Given data:
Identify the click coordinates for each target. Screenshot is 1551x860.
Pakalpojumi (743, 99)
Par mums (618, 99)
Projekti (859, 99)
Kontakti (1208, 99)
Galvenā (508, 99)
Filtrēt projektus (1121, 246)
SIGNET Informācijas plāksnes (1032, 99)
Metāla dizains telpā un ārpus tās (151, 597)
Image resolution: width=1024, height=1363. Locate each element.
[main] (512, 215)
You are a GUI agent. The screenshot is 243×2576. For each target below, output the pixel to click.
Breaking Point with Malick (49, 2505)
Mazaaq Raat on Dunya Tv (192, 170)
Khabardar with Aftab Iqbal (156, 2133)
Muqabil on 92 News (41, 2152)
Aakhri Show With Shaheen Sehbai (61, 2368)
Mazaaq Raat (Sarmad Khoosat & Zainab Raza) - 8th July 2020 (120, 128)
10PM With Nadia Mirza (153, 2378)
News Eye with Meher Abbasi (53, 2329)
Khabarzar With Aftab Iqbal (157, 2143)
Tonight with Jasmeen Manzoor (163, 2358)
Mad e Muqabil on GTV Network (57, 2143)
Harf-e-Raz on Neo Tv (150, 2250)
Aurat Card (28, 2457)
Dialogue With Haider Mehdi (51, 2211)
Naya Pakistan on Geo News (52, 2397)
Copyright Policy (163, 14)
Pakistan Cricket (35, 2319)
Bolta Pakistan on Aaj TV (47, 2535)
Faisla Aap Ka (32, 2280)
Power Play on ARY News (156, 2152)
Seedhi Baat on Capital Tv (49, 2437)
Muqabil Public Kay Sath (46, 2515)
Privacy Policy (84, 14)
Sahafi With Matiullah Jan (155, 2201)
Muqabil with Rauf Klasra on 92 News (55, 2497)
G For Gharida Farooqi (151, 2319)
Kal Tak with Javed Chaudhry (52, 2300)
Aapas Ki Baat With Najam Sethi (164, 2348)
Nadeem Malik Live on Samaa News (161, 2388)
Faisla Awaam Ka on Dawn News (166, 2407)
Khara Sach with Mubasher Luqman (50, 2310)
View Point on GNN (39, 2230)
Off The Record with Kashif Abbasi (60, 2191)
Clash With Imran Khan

What to do: Copy out only the lines above from the one with "Pakalpojumi (743, 99)" to the one with "[main] (512, 215)", inclusive, exactly as they stand.

Result below:
Pakalpojumi (743, 99)
Par mums (618, 99)
Projekti (859, 99)
Kontakti (1208, 99)
Galvenā (508, 99)
Filtrēt projektus (1121, 246)
SIGNET Informācijas plāksnes (1032, 99)
Metāla dizains telpā un ārpus tās (151, 597)
Image resolution: width=1024, height=1363. Locate each element.
[main] (512, 215)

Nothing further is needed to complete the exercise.